ASX 200 – Top 5 Market Capitalisation Gains (06/03/2020 to 13/03/2020)
Rank Company $ Change in Market Cap Closing Share Price % Change in Share Price
1 Fortescue Metals Group $1,016,058,423 $9.93 3.4%
2 Xero Ltd $739,988,135 $80.39 6.9%
3 Cochlear Ltd $642,490,267 $216.11 5.4%
4 Coles Group $466,875,394 $16.05 2.2%
5 Costa Group Holdings $64,126,689 $3.13 5.4%
Prepared by Canstar. Prices taken as of week to week close.

Xero, Cochlear, Costa and Coles beat the market

It was a mixed bag for positive shares last week.

Investors bought into small business software company, Xero (XRO), sending the price 6.9% higher. This followed steep falls the week before.

Medical device provider Cochlear (COH) also gained 5.4% after positive recommendations from analysts.

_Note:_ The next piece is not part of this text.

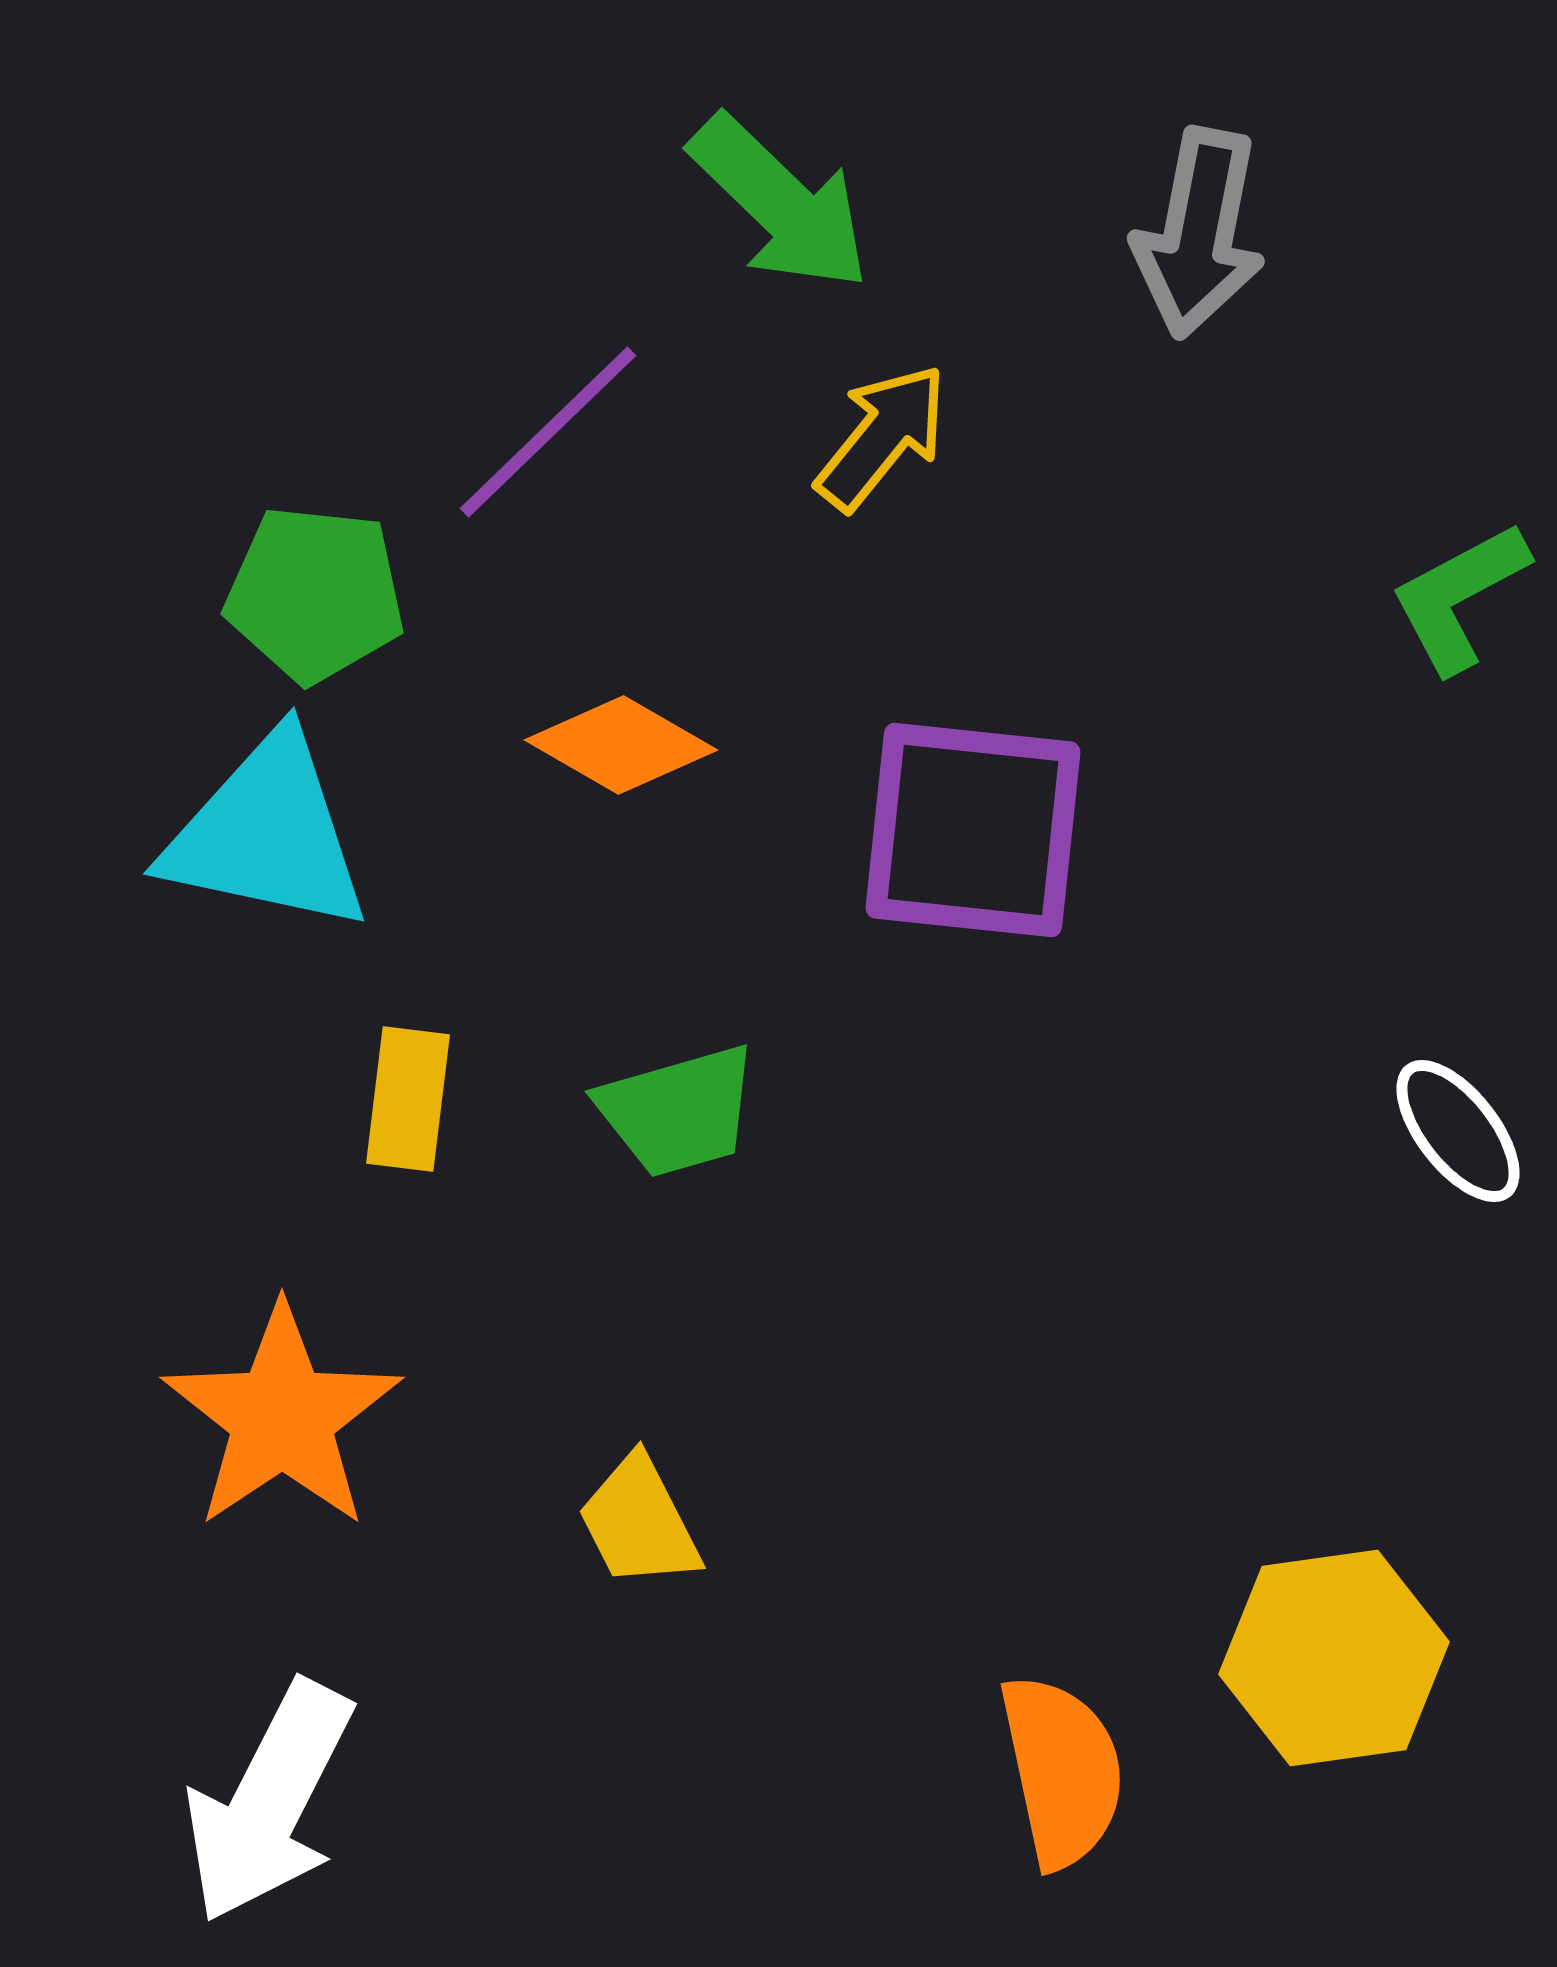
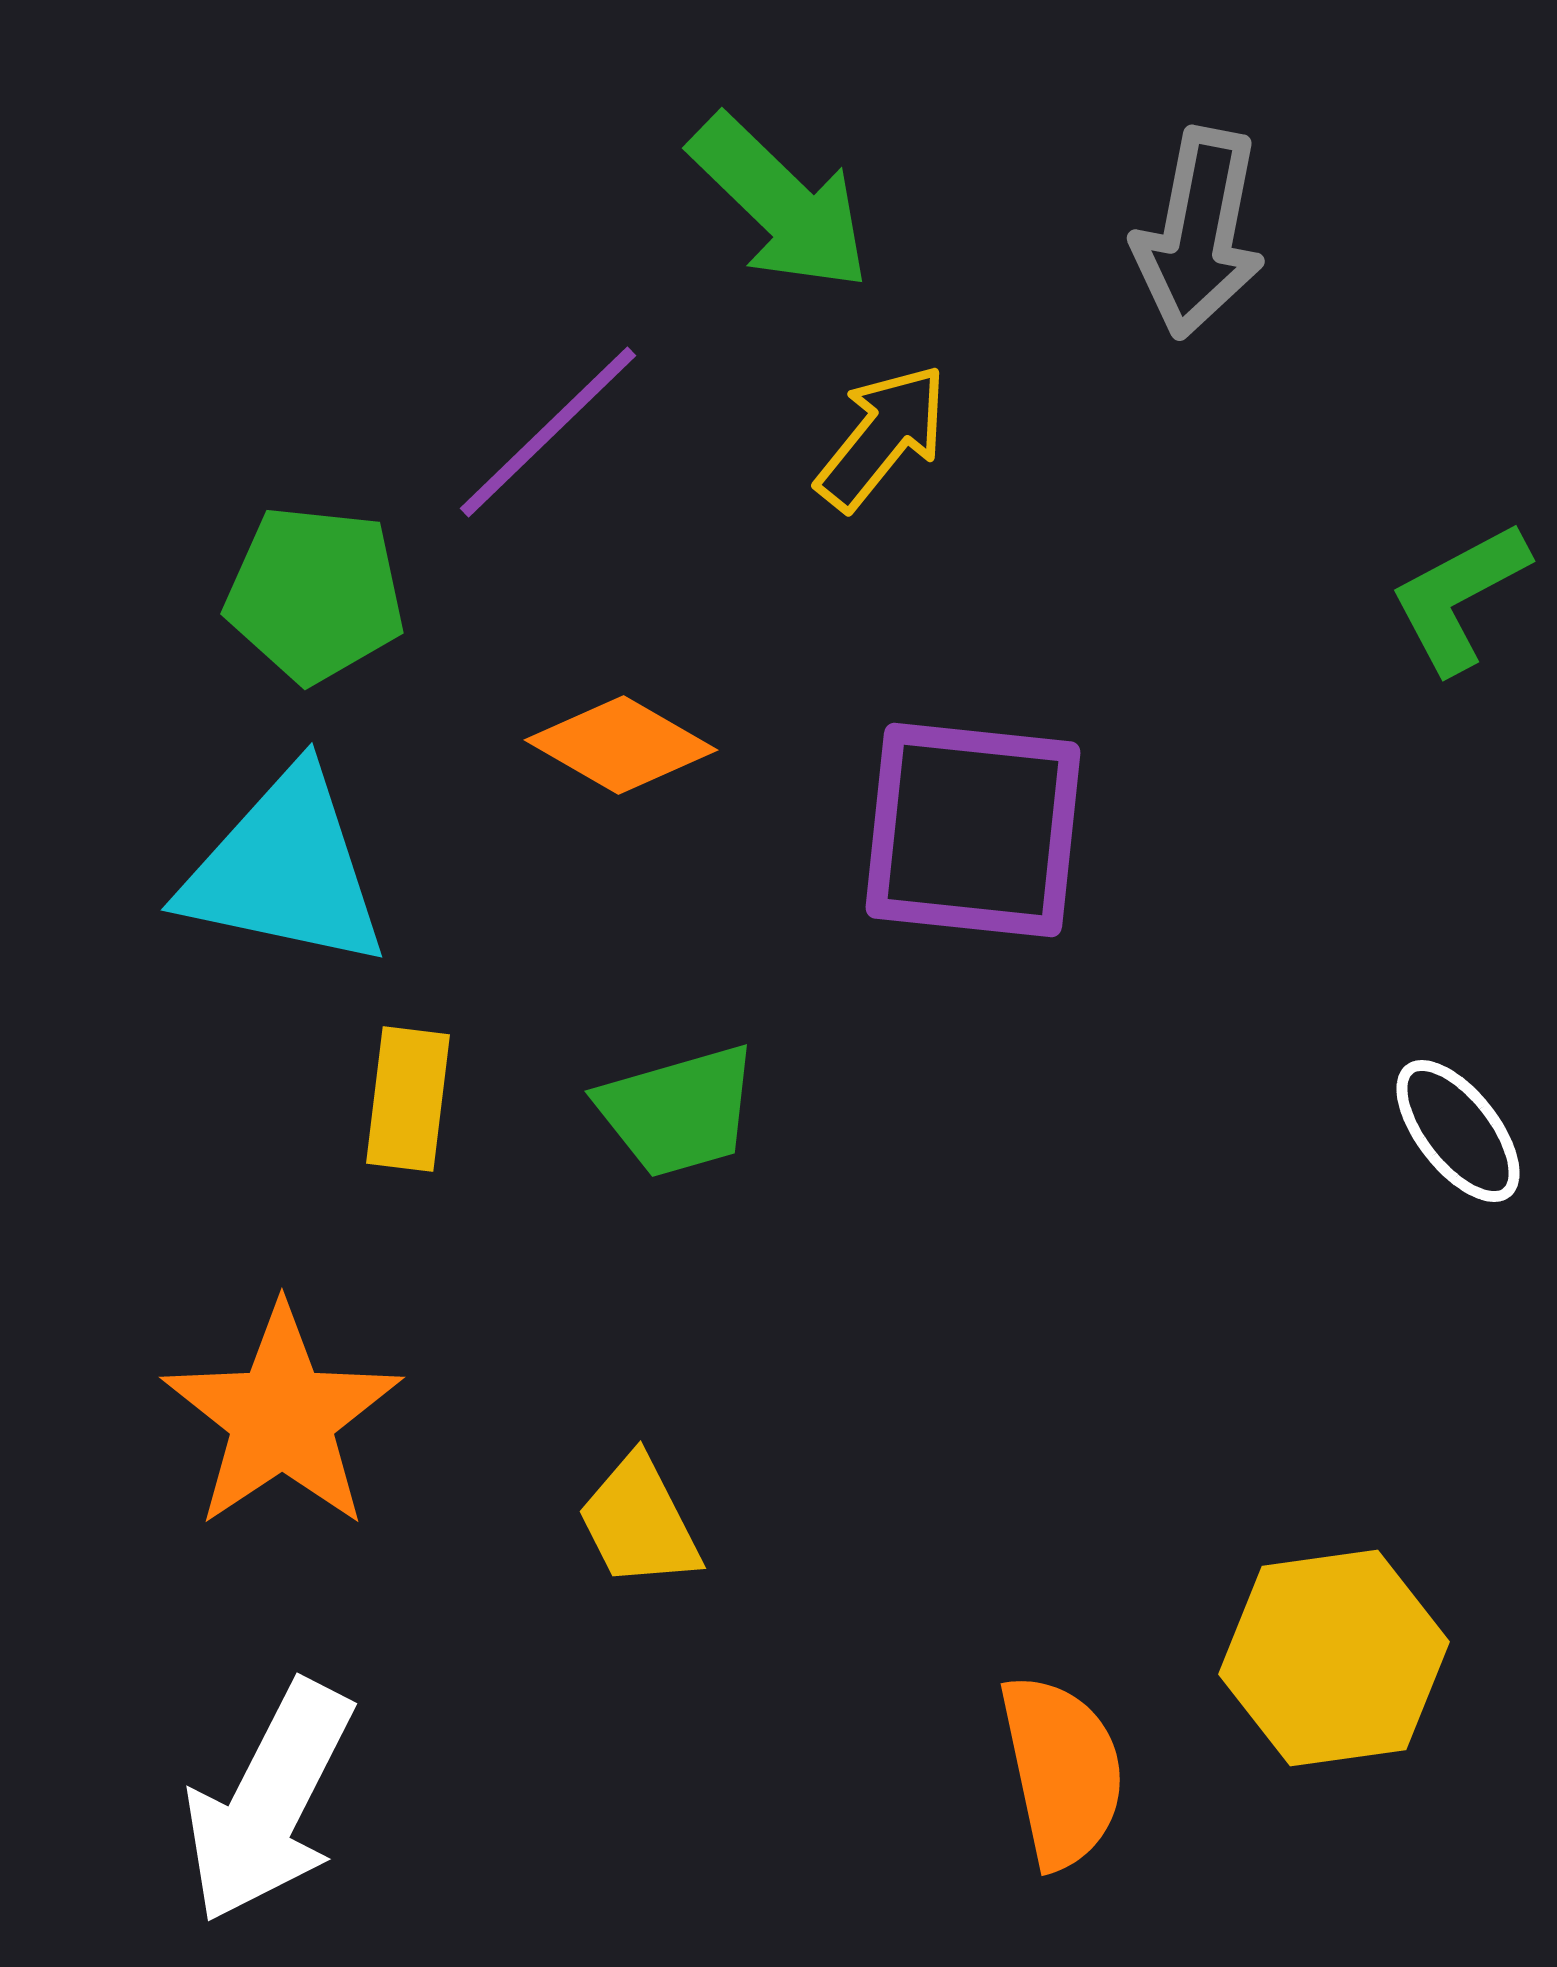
cyan triangle: moved 18 px right, 36 px down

Food producer Costa Group (CGC), which has suffered serious price falls over the last year, and dairy Bega Cheese (BGA), which has also had extreme volatility, both grew in their value with a 5.4% and 2.2% rise, respectively.

 

ASX 200 – Top 5 Share Price Gains (06/03/2020 to 13/03/2020)
Rank Code Company Closing Share Price % Change
1 XRO Xero Ltd $80.39 6.9%
2 COH Cochlear Ltd $216.11 5.4%
3 CGC Costa Group Holdings $3.13 5.4%
4 FMG Fortescue Metals Group $9.93 3.4%
5 BGA Bega Cheese Ltd $4.56 2.2%
Prepared by Canstar. Prices taken as of week to week close.

But Ooh! Media, Webjet and Qantas prices plummet

Media advertising company Ooh! Media (OML) lost more than one third of its value in a week, amid gloomy forecasts for the media industry and wider business confidence.

Other companies to  cop staggering falls of more than 30% of their value were Gold Road Resources (GOR), debt collector Credit Corp (CCP) and travel giants Webjet (WEB) and Qantas (QAN).

Webjet withdrew its profit guidance, scrapping its previous forecasts. Qantas announced it would slash the number of routes and flights it offered in the months ahead.

ASX 200 – Top 5 Share Price Losses (06/03/2020 to 13/03/2020)
Rank Code Company Closing Share Price % Change
1 OML Ooh!Media Ltd $1.55 -35.1%
2 GOR Gold Road Res Ltd $0.94 -34.9%
3 WEB Webjet Ltd $5.54 -31.9%
4 CCP Credit Corp Group $18.80 -31.9%
5 QAN Qantas Airways $3.18 -31.8%
Prepared by Canstar. Prices taken as of week to week close.